Unhas Story

Dari Ampana ke Makassar, Raihan Ayudi Menjadi Duta Pendidikan Sulselbar 2025

UNHAS.TV - Di balik senyum tenang dan selempang bertuliskan Duta Pendidikan Sulawesi Selatan dan Barat (Sulselbar) 2025, nama Raihan Ayudi belakangan ini mulai dikenal publik.

Mahasiswa program studi Hukum Administrasi Negara Fakultas Hukum Universitas Hasanuddin itu tidak hanya tampil sebagai sosok muda penuh gagasan, tetapi juga membawa cerita panjang tentang perjalanan, perjuangan, dan cita-cita.

Raihan lahir dan besar di Ampana, Kabupaten Tojo Una-Una, Sulawesi Tengah. Jarak rumahnya dengan Kota Makassar bukan hitungan jam singkat, melainkan sehari penuh perjalanan darat, bahkan lebih jika harus transit lewat Palu.

“Kalau naik mobil bisa 24 jam, kalau pesawat tetap harus transit dulu di Palu, lalu lanjut darat sekitar delapan jam,” tuturnya.

Perjalanan jauh itu justru tidak menyurutkan langkah Raihan untuk menimba ilmu di kampus merah, Universitas Hasanuddin.

Pada 2024, ia dinyatakan lolos jalur Seleksi Nasional Berbasis Prestasi (SNBP), langsung ke program studi pilihannya: Hukum Administrasi Negara.
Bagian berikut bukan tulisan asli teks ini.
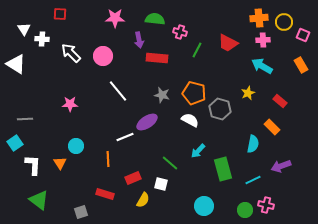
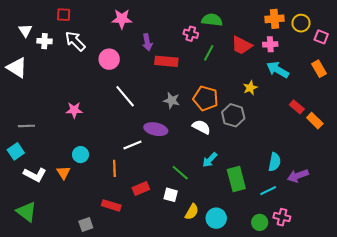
green semicircle: (155, 19) -> (212, 20), moved
pink cross: (263, 40) -> (270, 44), moved
white arrow: (71, 53) -> (75, 41), moved
yellow star: (248, 93) -> (250, 88), moved
purple ellipse: (147, 122) -> (156, 129), turned 45
orange rectangle: (272, 127) -> (315, 121), moved
cyan semicircle: (253, 144) -> (275, 162), moved
white L-shape: (33, 165) -> (35, 175), turned 115
green triangle: (39, 200) -> (26, 212), moved
yellow semicircle: (143, 200) -> (192, 212), moved

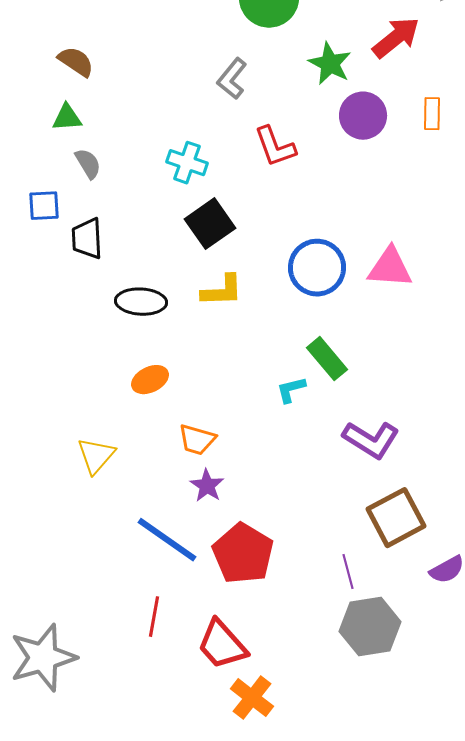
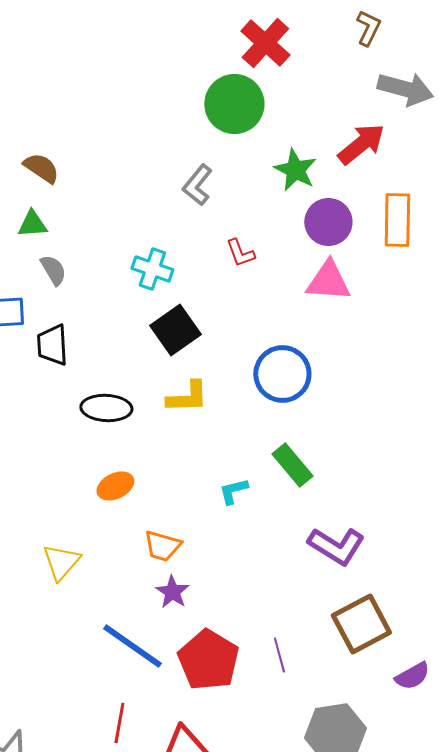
orange rectangle: (432, 114) -> (397, 220), size x1.6
red L-shape: (275, 147) -> (240, 253), size x0.7
pink triangle: (390, 268) -> (328, 281), moved
cyan L-shape: (291, 390) -> (233, 491), moved
purple line: (348, 572) -> (279, 655), moved

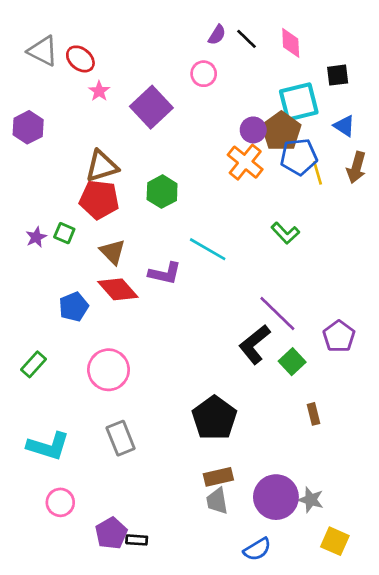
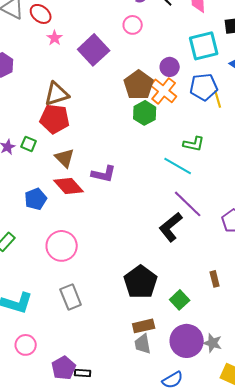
brown pentagon: (281, 131) -> (139, 85), moved
green hexagon: (162, 192) -> (145, 113), moved
green L-shape: (285, 233) -> (194, 144), turned -35
cyan line: (208, 249) -> (178, 166), moved
green square: (292, 362) -> (180, 300), moved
“Kenapa memilih jurusan ini? Karena saya ingin melihat dua perspektif sekaligus: hukum dan politik. Dari situ saya bisa memahami bagaimana pelayanan publik dijalankan pemerintah,” jelasnya.
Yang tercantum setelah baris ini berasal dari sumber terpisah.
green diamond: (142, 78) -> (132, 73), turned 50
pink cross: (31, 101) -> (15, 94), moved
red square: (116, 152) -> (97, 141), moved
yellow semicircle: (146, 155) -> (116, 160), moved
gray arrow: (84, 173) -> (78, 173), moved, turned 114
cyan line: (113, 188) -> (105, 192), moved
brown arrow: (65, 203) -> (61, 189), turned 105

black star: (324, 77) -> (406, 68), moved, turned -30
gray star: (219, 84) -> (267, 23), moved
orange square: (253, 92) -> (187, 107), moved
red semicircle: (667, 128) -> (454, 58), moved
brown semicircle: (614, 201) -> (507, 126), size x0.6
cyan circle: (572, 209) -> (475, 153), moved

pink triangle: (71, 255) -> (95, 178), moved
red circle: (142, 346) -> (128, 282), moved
Pilihan itu sempat berbeda arah dengan keinginan orang tuanya. Ayah dan ibunya berharap Raihan masuk ke bidang kesehatan, bahkan menempatkan Farmasi Universitas Tadulako sebagai opsi kedua. Namun, takdir berkata lain. Raihan diterima di pilihan pertamanya—Unhas.

“Awalnya orang tua berharap saya di kesehatan, tapi mereka tetap mendukung penuh apa yang saya pilih. Prinsip mereka sederhana: kalian yang jalankan hidup, kami hanya mendukung,” katanya sambil tersenyum.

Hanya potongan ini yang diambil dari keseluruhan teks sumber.